• _WHAT THE TASK REQUIRES_: Although the data below contains pictures, output only the lines between those holding "в большинстве уступила" and "(lebih dari150an media).", inclusive, exactly and without those pictures.

------------------------------------------------

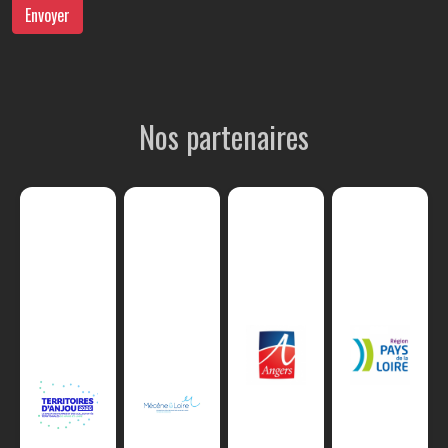
Envoyer
Nos partenaires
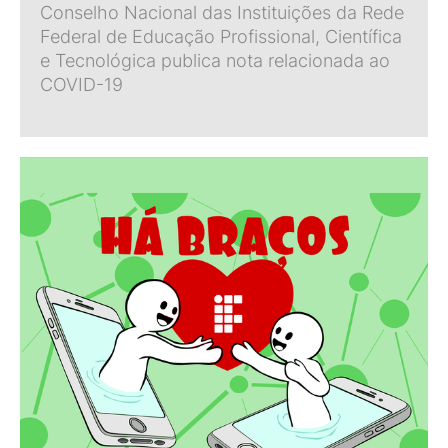
Conselho Nacional das Instituições da Rede
Federal de Educação Profissional, Científica
e Tecnológica publica nota relacionada ao
COVID-19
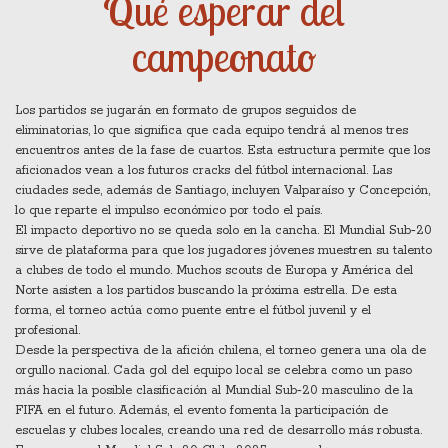
Qué esperar del
campeonato
Los partidos se jugarán en formato de grupos seguidos de
eliminatorias, lo que significa que cada equipo tendrá al menos tres
encuentros antes de la fase de cuartos. Esta estructura permite que los
aficionados vean a los futuros cracks del fútbol internacional. Las
ciudades sede, además de Santiago, incluyen Valparaíso y Concepción,
lo que reparte el impulso económico por todo el país.
El impacto deportivo no se queda solo en la cancha. El Mundial Sub‑20
sirve de plataforma para que los jugadores jóvenes muestren su talento
a clubes de todo el mundo. Muchos scouts de Europa y América del
Norte asisten a los partidos buscando la próxima estrella. De esta
forma, el torneo actúa como puente entre el fútbol juvenil y el
profesional.
Desde la perspectiva de la afición chilena, el torneo genera una ola de
orgullo nacional. Cada gol del equipo local se celebra como un paso
más hacia la posible clasificación al Mundial Sub‑20 masculino de la
FIFA en el futuro. Además, el evento fomenta la participación de
escuelas y clubes locales, creando una red de desarrollo más robusta.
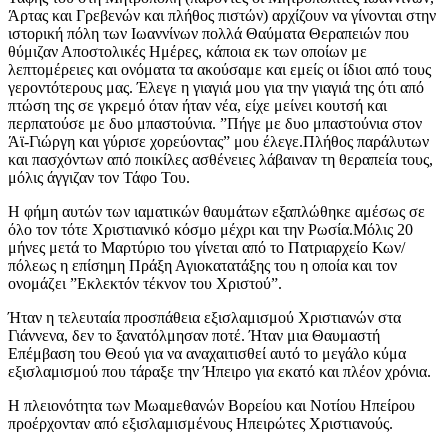
Άρτας και Γρεβενών και πλήθος πιστών) αρχίζουν να γίνονται στην
ιστορική πόλη των Ιωαννίνων πολλά Θαύματα Θεραπειών που
θύμιζαν Αποστολικές Ημέρες, κάποια εκ των οποίων με
λεπτομέρειες και ονόματα τα ακούσαμε και εμείς οι ίδιοι από τους
γεροντότερους μας. Έλεγε η γιαγιά μου για την γιαγιά της ότι από
πτώση της σε γκρεμό όταν ήταν νέα, είχε μείνει κουτσή και
περπατούσε με δυο μπαστούνια. ”Πήγε με δυο μπαστούνια στον
Άϊ-Γιώργη και γύρισε χορεύοντας” μου έλεγε.Πλήθος παράλυτων
και πασχόντων από ποικίλες ασθένειες λάβαιναν τη θεραπεία τους,
μόλις άγγιζαν τον Τάφο Του.
Η φήμη αυτών των ιαματικών θαυμάτων εξαπλώθηκε αμέσως σε
όλο τον τότε Χριστιανικό κόσμο μέχρι και την Ρωσία.Μόλις 20
μήνες μετά το Μαρτύριο του γίνεται από το Πατριαρχείο Κων/
πόλεως η επίσημη Πράξη Αγιοκατατάξης του η οποία και τον
ονομάζει ”Εκλεκτόν τέκνον του Χριστού”.
Ήταν η τελευταία προσπάθεια εξισλαμισμού Χριστιανών στα
Γιάννενα, δεν το ξανατόλμησαν ποτέ. Ήταν μια Θαυμαστή
Επέμβαση του Θεού για να αναχαιτισθεί αυτό το μεγάλο κύμα
εξισλαμισμού που τάραξε την Ήπειρο για εκατό και πλέον χρόνια.
Η πλειονότητα των Μωαμεθανών Βορείου και Νοτίου Ηπείρου
προέρχονταν από εξισλαμισμένους Ηπειρώτες Χριστιανούς.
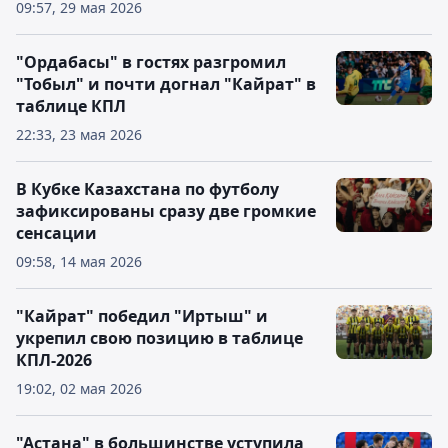
09:57, 29 мая 2026
"Ордабасы" в гостях разгромил
"Тобыл" и почти догнал "Кайрат" в
таблице КПЛ
22:33, 23 мая 2026
В Кубке Казахстана по футболу
зафиксированы сразу две громкие
сенсации
09:58, 14 мая 2026
"Кайрат" победил "Иртыш" и
укрепил свою позицию в таблице
КПЛ-2026
19:02, 02 мая 2026
"Астана" в большинстве уступила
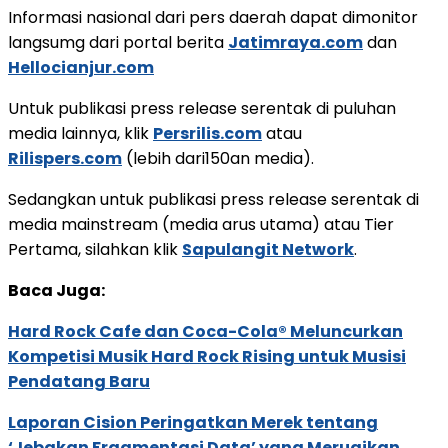
Informasi nasional dari pers daerah dapat dimonitor
langsumg dari portal berita
Jatimraya.com
dan
Hellocianjur.com
Untuk publikasi press release serentak di puluhan
media lainnya, klik
Persrilis.com
atau
Rilispers.com
(lebih dari150an media).
Sedangkan untuk publikasi press release serentak di
media mainstream (media arus utama) atau Tier
Pertama, silahkan klik
Sapulangit Network
.
Baca Juga:
Hard Rock Cafe dan Coca-Cola® Meluncurkan
Kompetisi Musik Hard Rock Rising untuk Musisi
Pendatang Baru
Laporan Cision Peringatkan Merek tentang
‘Jebakan Fragmentasi Data’ yang Merugikan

------------------------------------------------

• _SOLUTION TO THIS EXERCISE_:
"Астана" в большинстве уступила
Informasi nasional dari pers daerah dapat dimonitor
langsumg dari portal berita
Jatimraya.com
dan
Hellocianjur.com
Untuk publikasi press release serentak di puluhan
media lainnya, klik
Persrilis.com
atau
Rilispers.com
(lebih dari150an media).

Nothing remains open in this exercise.